An important study on the effects of climate change indicates that vulnerability and injustice are interrelated and are context-dependent. They are unevenly distributed within and among groups and individuals from socially-disadvantaged communities. Marginalised communities with pre-existing chronic health disorders, low socioeconomic status, and children living on the margins are especially susceptible to the health effects of climate change and may have a limited capacity to adapt. Frequently, these groups lack the social and financial resiliency required to adapt, manage, and recover from new environmental dangers or climate stress. The conventional emphasis on physical health can and should be expanded to include mental health and wellness.
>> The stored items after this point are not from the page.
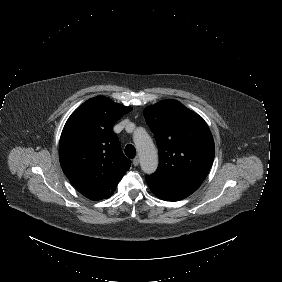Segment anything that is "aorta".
Returning <instances> with one entry per match:
<instances>
[{
  "label": "aorta",
  "mask_w": 282,
  "mask_h": 282,
  "mask_svg": "<svg viewBox=\"0 0 282 282\" xmlns=\"http://www.w3.org/2000/svg\"><path fill=\"white\" fill-rule=\"evenodd\" d=\"M133 141L139 154L140 166L144 173L152 174L158 167V152L145 129H137Z\"/></svg>",
  "instance_id": "aorta-1"
}]
</instances>
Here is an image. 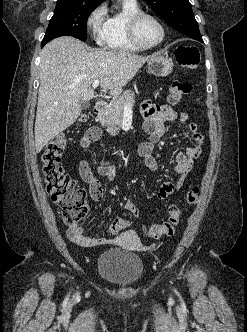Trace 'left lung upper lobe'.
Listing matches in <instances>:
<instances>
[{"label":"left lung upper lobe","instance_id":"5c2ea615","mask_svg":"<svg viewBox=\"0 0 247 332\" xmlns=\"http://www.w3.org/2000/svg\"><path fill=\"white\" fill-rule=\"evenodd\" d=\"M172 28L199 42H203L198 23L189 0H144Z\"/></svg>","mask_w":247,"mask_h":332}]
</instances>
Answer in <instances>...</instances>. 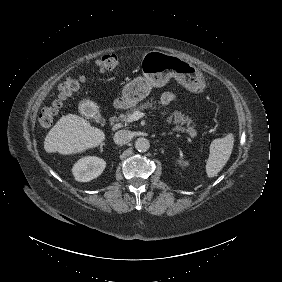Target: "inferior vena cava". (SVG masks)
<instances>
[{"label":"inferior vena cava","mask_w":282,"mask_h":282,"mask_svg":"<svg viewBox=\"0 0 282 282\" xmlns=\"http://www.w3.org/2000/svg\"><path fill=\"white\" fill-rule=\"evenodd\" d=\"M132 138L131 132L129 130H119L114 135V142L117 144H126Z\"/></svg>","instance_id":"inferior-vena-cava-1"}]
</instances>
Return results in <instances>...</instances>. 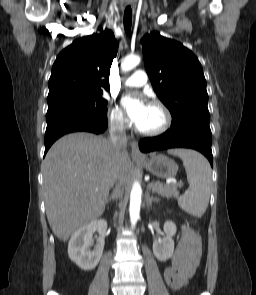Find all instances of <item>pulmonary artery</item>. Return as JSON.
Wrapping results in <instances>:
<instances>
[{"label": "pulmonary artery", "instance_id": "e3ab8cb5", "mask_svg": "<svg viewBox=\"0 0 256 295\" xmlns=\"http://www.w3.org/2000/svg\"><path fill=\"white\" fill-rule=\"evenodd\" d=\"M148 81L147 74L144 70H136L124 81V85L128 87H141Z\"/></svg>", "mask_w": 256, "mask_h": 295}]
</instances>
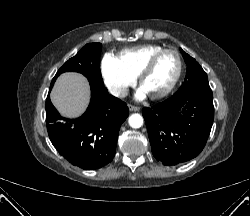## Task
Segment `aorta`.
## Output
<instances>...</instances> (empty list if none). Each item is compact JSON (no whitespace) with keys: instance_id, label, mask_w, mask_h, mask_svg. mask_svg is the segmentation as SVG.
Wrapping results in <instances>:
<instances>
[{"instance_id":"aorta-1","label":"aorta","mask_w":250,"mask_h":216,"mask_svg":"<svg viewBox=\"0 0 250 216\" xmlns=\"http://www.w3.org/2000/svg\"><path fill=\"white\" fill-rule=\"evenodd\" d=\"M129 125L132 128H140L143 125V117L140 114H132L129 117Z\"/></svg>"}]
</instances>
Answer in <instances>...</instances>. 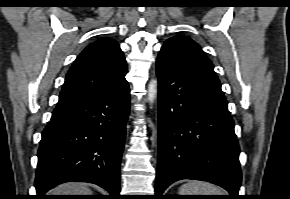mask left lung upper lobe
Instances as JSON below:
<instances>
[{
  "label": "left lung upper lobe",
  "mask_w": 290,
  "mask_h": 199,
  "mask_svg": "<svg viewBox=\"0 0 290 199\" xmlns=\"http://www.w3.org/2000/svg\"><path fill=\"white\" fill-rule=\"evenodd\" d=\"M161 51L184 67L219 82L212 62L191 38L181 35L171 37L164 43Z\"/></svg>",
  "instance_id": "left-lung-upper-lobe-1"
}]
</instances>
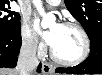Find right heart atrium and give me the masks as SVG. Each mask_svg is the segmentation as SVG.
<instances>
[{
    "label": "right heart atrium",
    "instance_id": "1",
    "mask_svg": "<svg viewBox=\"0 0 102 75\" xmlns=\"http://www.w3.org/2000/svg\"><path fill=\"white\" fill-rule=\"evenodd\" d=\"M21 40L23 47L27 52L37 53L39 56L44 54L45 48L32 32L28 21H25L21 26Z\"/></svg>",
    "mask_w": 102,
    "mask_h": 75
}]
</instances>
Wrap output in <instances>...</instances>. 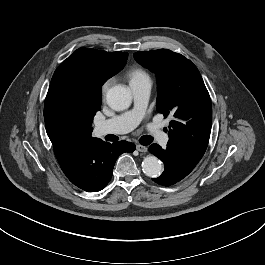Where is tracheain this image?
Wrapping results in <instances>:
<instances>
[{"mask_svg":"<svg viewBox=\"0 0 265 265\" xmlns=\"http://www.w3.org/2000/svg\"><path fill=\"white\" fill-rule=\"evenodd\" d=\"M139 141L142 145H149L150 143H152L153 139L150 136L146 135L142 136Z\"/></svg>","mask_w":265,"mask_h":265,"instance_id":"obj_1","label":"trachea"}]
</instances>
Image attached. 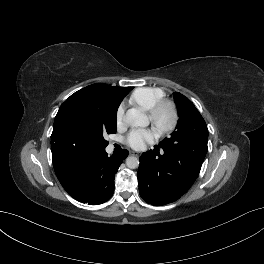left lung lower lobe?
<instances>
[{"label": "left lung lower lobe", "mask_w": 264, "mask_h": 264, "mask_svg": "<svg viewBox=\"0 0 264 264\" xmlns=\"http://www.w3.org/2000/svg\"><path fill=\"white\" fill-rule=\"evenodd\" d=\"M207 153V140L184 144L181 148L155 146L140 157V196L152 205L178 200L196 180Z\"/></svg>", "instance_id": "1"}]
</instances>
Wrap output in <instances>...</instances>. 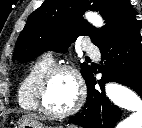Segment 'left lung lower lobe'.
Returning a JSON list of instances; mask_svg holds the SVG:
<instances>
[{
    "instance_id": "1",
    "label": "left lung lower lobe",
    "mask_w": 142,
    "mask_h": 128,
    "mask_svg": "<svg viewBox=\"0 0 142 128\" xmlns=\"http://www.w3.org/2000/svg\"><path fill=\"white\" fill-rule=\"evenodd\" d=\"M102 61L96 81L93 72L86 79L88 98L81 113L69 122L83 128H114L121 117L120 109L106 97L104 85L117 82L132 88L142 97V44L138 23L101 46ZM100 85L101 91L95 89Z\"/></svg>"
}]
</instances>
Climate justice is a subset of environmental justice. It explores the relationship between race, ethnicity, caste, class, and gender with regard to the burden of environmental degradation and the dangers connected with technological progress. The climate justice movement, in general, should have been inclusive as it impacts all sections of society, but as our consciousness gets constructed through the hierarchical social order, thereby one would be able to see that our fight for environmental rights is different, our needs are different, and our demands are different. Bramka Jafino, Jan Kawakkel, and Behnam Taebi in their work on procedural justice and climate change elaborate that procedural justice and distributional justice are two fundamental facets of climate justice. Procedural justice guarantees democratic decision-making that includes the opinions of all individuals affected by climate change. Distributional justice ensures that the costs and benefits of tackling the problem of climate change are spread equitably and in accordance with responsibility and capacity. If we see roughly, as Suraj Yengde mentions in his book Caste Matters (2019) – “casteism touches 1.35 billion people. It affects 1 billion people. It affects 800 million people badly. It enslaves the human dignity of 500 million people.”